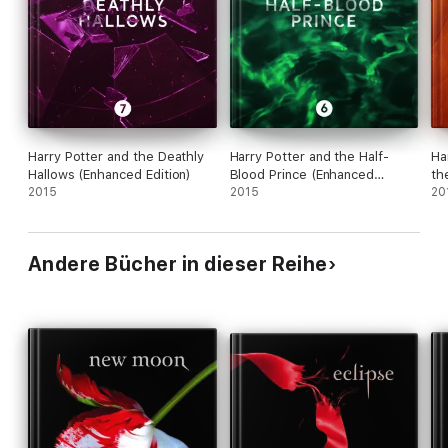
Harry Potter and the Deathly
Harry Potter and the Half-
Ha
Hallows (Enhanced Edition)
Blood Prince (Enhanced
th
2015
Edition)
2015
Ed
20
Andere Bücher in dieser Reihe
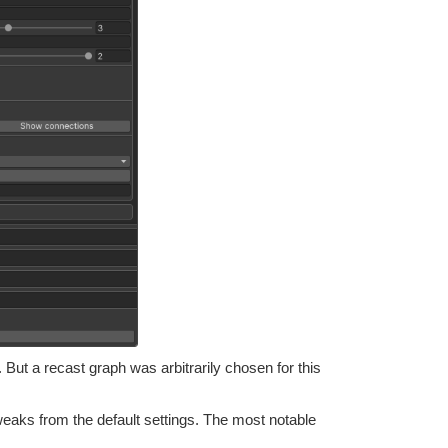
 But a recast graph was arbitrarily chosen for this
weaks from the default settings. The most notable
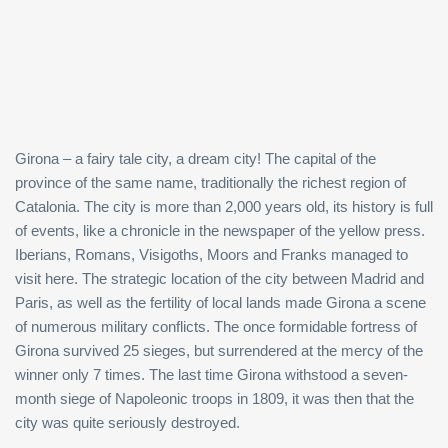
Girona – a fairy tale city, a dream city! The capital of the
province of the same name, traditionally the richest region of
Catalonia. The city is more than 2,000 years old, its history is full
of events, like a chronicle in the newspaper of the yellow press.
Iberians, Romans, Visigoths, Moors and Franks managed to
visit here. The strategic location of the city between Madrid and
Paris, as well as the fertility of local lands made Girona a scene
of numerous military conflicts. The once formidable fortress of
Girona survived 25 sieges, but surrendered at the mercy of the
winner only 7 times. The last time Girona withstood a seven-
month siege of Napoleonic troops in 1809, it was then that the
city was quite seriously destroyed.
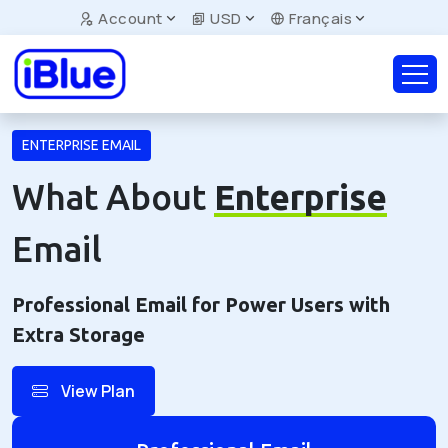
Account
USD
Français
ENTERPRISE EMAIL
What About
Enterprise
Email
Professional Email for Power Users with
Extra Storage
View Plan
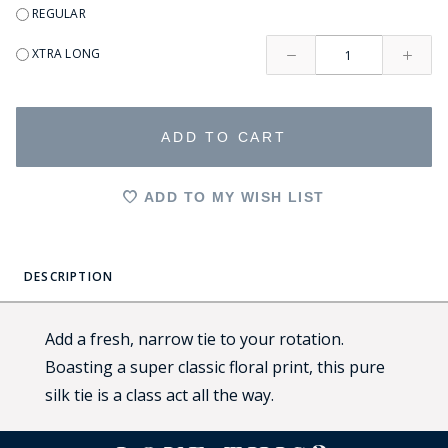
REGULAR
XTRA LONG
ADD TO MY WISH LIST
DESCRIPTION
Add a fresh, narrow tie to your rotation.
Boasting a super classic floral print, this pure
silk tie is a class act all the way.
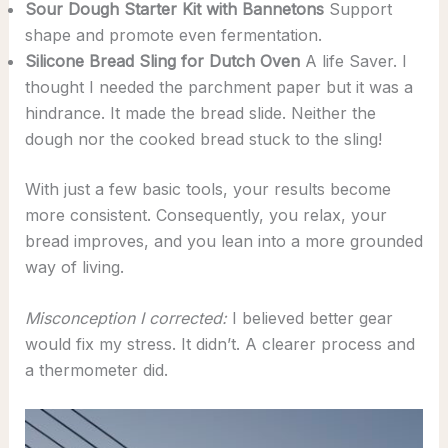
Sour Dough Starter Kit with
Bannetons
Support
shape and promote even fermentation.
Silicone Bread Sling for Dutch Oven
A life Saver. I
thought I needed the parchment paper but it was a
hindrance. It made the bread slide. Neither the
dough nor the cooked bread stuck to the sling!
With just a few basic tools, your results become
more consistent. Consequently, you relax, your
bread improves, and you lean into a more grounded
way of living.
Misconception I corrected:
I believed better gear
would fix my stress. It didn’t. A clearer process and
a thermometer did.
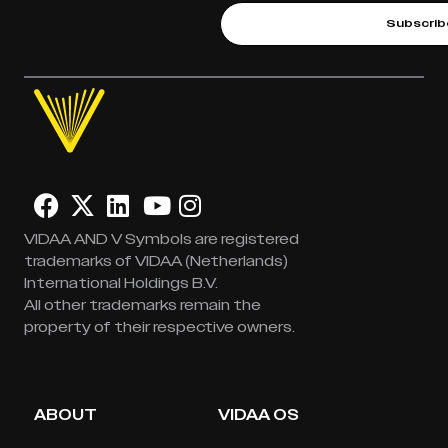
Subscrib
VIDAA AND V Symbols are registered
trademarks of VIDAA (Netherlands)
International Holdings B.V.
All other trademarks remain the
property of their respective owners.
ABOUT
VIDAA OS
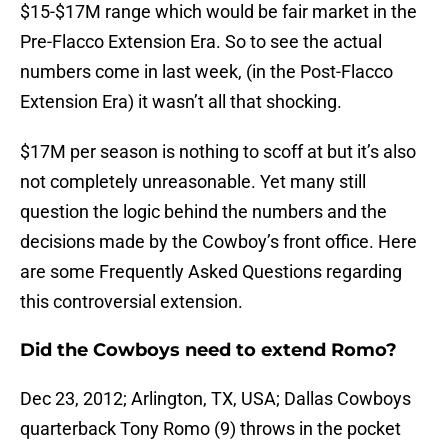
$15-$17M range which would be fair market in the
Pre-Flacco Extension Era. So to see the actual
numbers come in last week, (in the Post-Flacco
Extension Era) it wasn’t all that shocking.
$17M per season is nothing to scoff at but it’s also
not completely unreasonable. Yet many still
question the logic behind the numbers and the
decisions made by the Cowboy’s front office. Here
are some Frequently Asked Questions regarding
this controversial extension.
Did the Cowboys need to extend Romo?
Dec 23, 2012; Arlington, TX, USA; Dallas Cowboys
quarterback Tony Romo (9) throws in the pocket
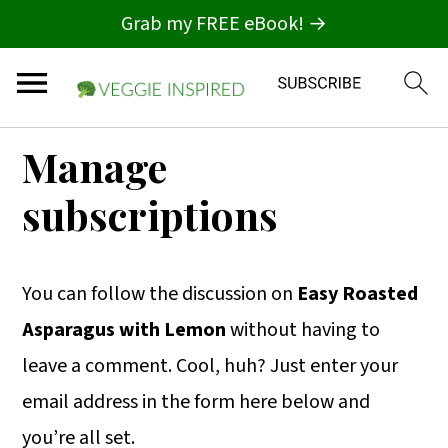
Grab my FREE eBook! →
S
S
S
Manage
k
k
k
subscriptions
i
i
i
p
p
p
t
t
t
You can follow the discussion on
Easy Roasted
o
o
o
Asparagus with Lemon
without having to
p
m
p
leave a comment. Cool, huh? Just enter your
r
a
r
email address in the form here below and
i
i
i
you’re all set.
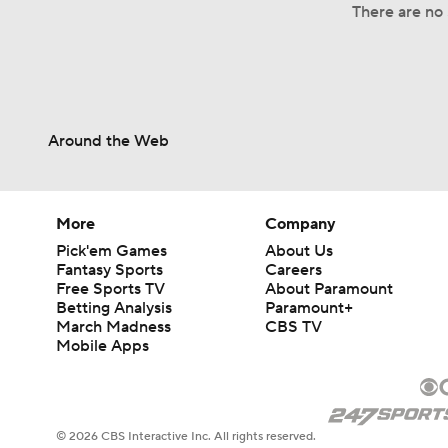
There are no 
Around the Web
More
Company
Pick'em Games
About Us
Fantasy Sports
Careers
Free Sports TV
About Paramount
Betting Analysis
Paramount+
March Madness
CBS TV
Mobile Apps
© 2026 CBS Interactive Inc. All rights reserved.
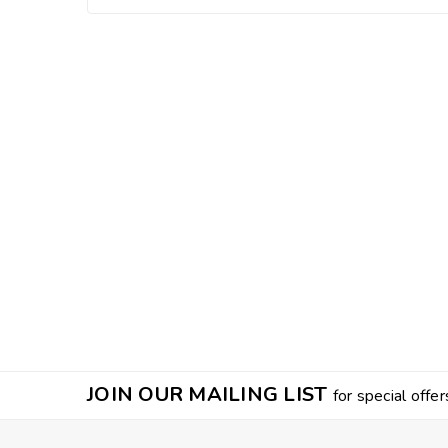
JOIN OUR MAILING LIST
for special offer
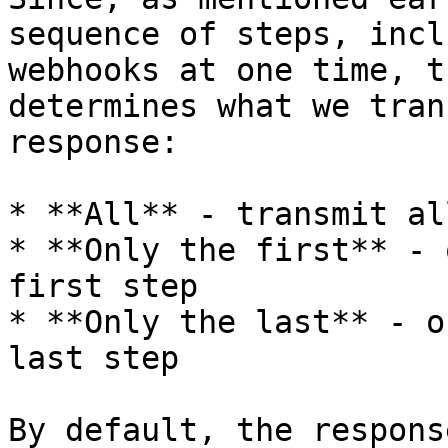
sequence of steps, incl
webhooks at one time, t
determines what we tran
response:

* **All** - transmit al
* **Only the first** - 
first step

* **Only the last** - o
last step

By default, the respons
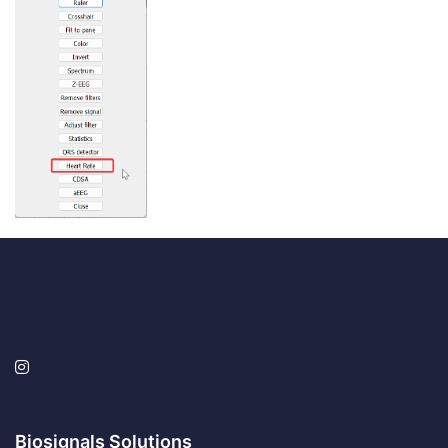
Biosignals Solutions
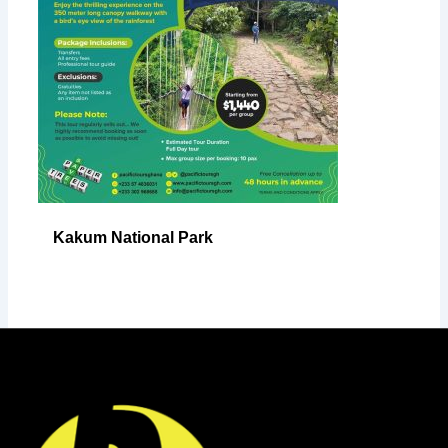
Kakum National Park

▬▬▬▬▬▬▬▬▬▬

Count the lines of the material that include the word "VIDAA", then state only the total.

### [The answer]
3